In the aftermath of the Asian Financial Crisis, China accelerated the reform of state-owned banking system, and effectively solved the problems in the system judged as technically insolvent by some western media. First, the central bank balance sheet was expanded to absorb the NPLs from the stated-owned commercial banks. After stripping off bad assets, foreign exchange reserves were used to recapitalize commercial banks. Also, financial support was given to rural credit cooperatives in the form of special central bank notes and direct lending. Second, the principle of paying money to have good institutions was emphasized to bring moral hazards to a minimum level. After asset divestitures and capital injection, efforts were made to promote the restructuring and listing of state-owned banks, and to improve the regulatory, accounting and auditing standards. State-owned banks including the Industrial and Commercial Bank of China, Bank of China, China Construction Bank, Bank of Communications and Agricultural Bank of China have established a modern corporate governance structure and become listed companies. The special notes issued to rural credit cooperatives can only be redeemed in full by the central bank after they have met capital and other criteria. This underscores the principle of giving both incentives and restrictions. Third, the cost of bailout and reform is shared and recovered. After expanding the central bank balance sheet to repair the financial system, consideration was given to how to address potential losses and downsize the balance sheet again to ensure financial soundness.

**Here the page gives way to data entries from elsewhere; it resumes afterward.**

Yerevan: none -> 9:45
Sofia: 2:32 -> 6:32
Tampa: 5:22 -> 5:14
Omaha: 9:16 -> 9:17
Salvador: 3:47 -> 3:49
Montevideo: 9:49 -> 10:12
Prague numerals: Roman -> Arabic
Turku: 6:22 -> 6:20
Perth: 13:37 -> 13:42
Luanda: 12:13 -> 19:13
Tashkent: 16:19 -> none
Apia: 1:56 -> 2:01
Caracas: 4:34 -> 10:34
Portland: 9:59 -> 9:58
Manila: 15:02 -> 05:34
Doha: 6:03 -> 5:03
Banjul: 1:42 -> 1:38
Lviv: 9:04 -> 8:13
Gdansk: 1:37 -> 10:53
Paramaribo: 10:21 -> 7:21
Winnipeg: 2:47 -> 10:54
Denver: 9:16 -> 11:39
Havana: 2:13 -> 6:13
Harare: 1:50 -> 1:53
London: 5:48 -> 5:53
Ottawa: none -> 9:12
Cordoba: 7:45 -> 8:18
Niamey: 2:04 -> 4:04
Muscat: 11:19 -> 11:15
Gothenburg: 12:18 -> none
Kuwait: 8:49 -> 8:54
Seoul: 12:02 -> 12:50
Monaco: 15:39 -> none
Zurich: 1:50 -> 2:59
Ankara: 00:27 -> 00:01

With these reforms, the Chinese banking system rid itself of historical burdens, maintained a healthy balance sheet, regained robustness and competiveness, and performed fairly well in the Global Financial Crisis. A sound banking system has significantly improved monetary policy transmission mechanisms and environment, and increased the effectiveness of monetary policy. The Chinese experience has shown that, the necessary on-line repair measures of the central bank is of paramount importance to maintaining financial stability and improving macroeconomic  management. However, it is vital to reduce moral hazards, design measures to provide positive incentives, and combine on-line repairs with reform measures to create a solid foundation for the sustainable operation of financial institutions. Attention must be given to cost sharing and the potential central bank balance sheet problems to maintain the reputation and credibility of the central bank.
This speech was originally prepared for the Per Jacobsson Foundation Lecture at the 2012 IMF/World Bank Annual Meetings in Tokyo in October. As Governor Zhou was absent from the Annual Meetings, Deputy Governor Yi Gang presented the English version to the audience at the Lecture in Tokyo. Zhou delivered the same speech at the Caixin Summit in Beijing November 17.